FIGURE 1: US EPA Level IV Ecoregions
Modified From: US EPA Ecoregion Models Web Site
The Ecoregion classification for the State (FIGURE 1 above), provides a sub-county identification of areas with similar characteristics. The state is divided into three Level III regions (dark lines), and 13 level IV regions as follows:
58 Northeastern Highlands - The Northeastern Highlands comprise a relatively sparsely populated region characterized by nutrient poor soils blanketed by northern hardwood and spruce fir forests. Land-surface form in the region grades from low mountains in the southwest and central portions to open high hills in the northeast. Many of the numerous glacial lakes in this region have been acidified by sulfur depositions originating in industrialized areas upwind from the ecoregion to the west.
58a Taconic Mountains - An area of high hills and low mountains that contain the highest point in the state, Mt. Greylock. Streams are high gradient and lakes and ponds are rare. Vegetation is generally northern hardwoods with some spruce-fir at higher elevations.
58b Western New England Marble Valleys/Berkshire Valley/Houstonic and Hoosic Valleys - This area is drained by the Hoosic and Housatonic Rivers. This area harbors farms, evergreen forests, transition and northern hardwood forests, and calcareous fens. The limestone in the area creates alkaline lakes and streams.
58c Berkshire Highlands/Southern Green Mountains: The Deerfield, upper Westfield, Hoosic, and Housatonic Rivers drain this area. Lakes and ponds are relatively abundant. This area has deep soils that support northern hardwoods and spruce-fir forests.
58d Lower Berkshire Hills - Similar to the Berkshire Highlands with its common northern hardwoods, but lacks spruce-fir and harbors transition hardwoods. Lakes and ponds are relatively abundant.
58e Berkshire Transition - Forests are transition hardwoods and northern hardwoods. This area drains to the Westfield and Connecticut River basins.
58f Vermont Piedmont - Forests are transition hardwoods and northern hardwoods. Hills are sometimes quite steep. Surface waters are highly alkaline. This area drains to the Deerfield and Connecticut River basins.
58g Worcester Plateau - This area includes the most hilly areas of the central upland with a few high monadnocks and mountains. Forests are transition hardwoods and some northern hardwoods. Forested wetlands are common. Surface waters are acidic. Many major rivers drain this area.

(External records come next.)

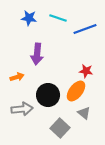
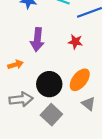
red star: (86, 71) -> (75, 42), moved
gray square: (60, 128) -> (51, 115), moved

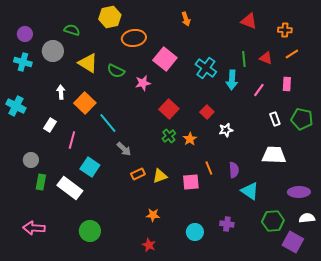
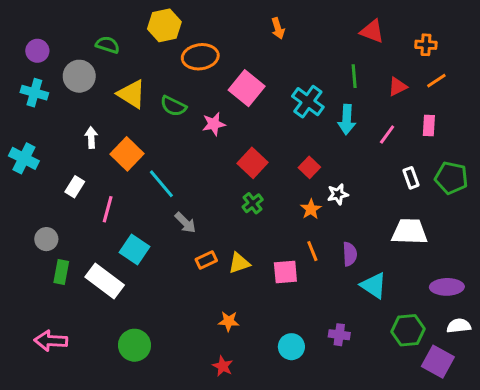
red triangle: (266, 58) -> (398, 87), turned -48
green line: (244, 59) -> (354, 76), moved
orange star: (190, 139) -> (311, 209), moved

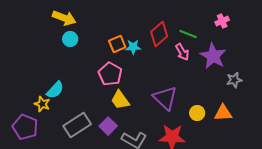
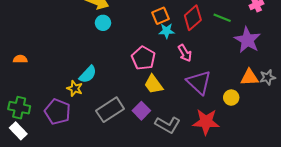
orange square: (117, 44) -> (161, 16), moved
pink arrow: (182, 52) -> (185, 53), moved
gray star: (234, 80) -> (268, 77), moved
orange triangle: (223, 113) -> (249, 77), moved

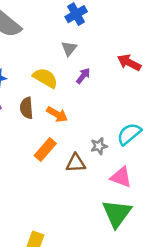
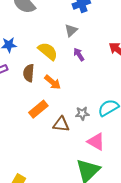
purple arrow: (83, 76) -> (79, 54), turned -80

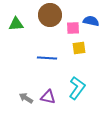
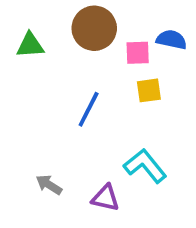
blue line: (47, 58) -> (89, 109), turned -66
cyan L-shape: (77, 88) -> (145, 166), turned -75
purple triangle: (48, 97) -> (106, 198), moved

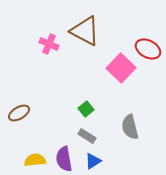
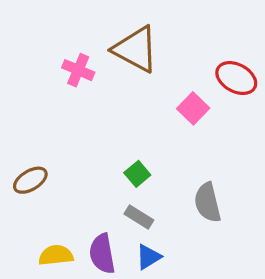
pink square: (121, 68) -> (193, 108), size x0.7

59 Northeastern Coastal Zone - Like the Northeastern Highlands, the Northeastern Coastal Zone contains relatively nutrient poor soils and concentrations of continental glacial lakes, some of which are sensitive to acidification; however, this ecoregion contains considerably less surface irregularity and much greater concentrations of human population. Although attempts were made to farm much of the Northeastern Coastal Zone after the region was settled by Europeans, land use now mainly consists of forests and residential development.
59a Connecticut River Valley - The borders of this region are easily defined by the bedrock geology. It has rich soils, a mild climate and low rolling topography. The valley floor is primarily cropland and built land. Central hardwoods and transition hardwood forests cover the ridges.
59b Lower Worcester Plateau - Comprises of open hills and transition hardwood and central hardwood forests. Most parts drain to the Chicopee and Quinebaug Rivers.
59c Southern New England Coastal Plains and Hills - Comprises plains with a few low hills. Forests are mainly central hardwoods with some transition hardwoods and some elm-ash-red maple and red and white pine. Many major rivers drain this area.
59d Boston Basin - Low hills and outlying hilly suburban towns mark this area’s rim. The basin itself has low rolling topography and numerous urban reservoirs, lakes, and ponds. The flat areas were once tilled, but are now almost exclusively urban and suburban developments.
59e Bristol Lowland/Narragansett Lowland - This region has flat gently rolling plains. Forests are mostly central hardwoods and some elm-ash-red maple and red and white pine. There are numerous wetlands, some cropland/pasture, and many cranberry bogs. Many rivers drain this area.
84 Atlantic Coastal Pine Barrens - This ecoregion is distinguished from the coastal ecoregion to the south by its coarser grained soils and Oak-pine potential natural vegetation, as compared to forests including hickory. Appalachian Oak forests and northern hardwoods were found in the coastal ecoregion to the north. The physiography of this ecoregion is not as flat as that of the Middle Atlantic Coastal Plain, but it is not as irregular as that of the Northeastern Coastal Zone.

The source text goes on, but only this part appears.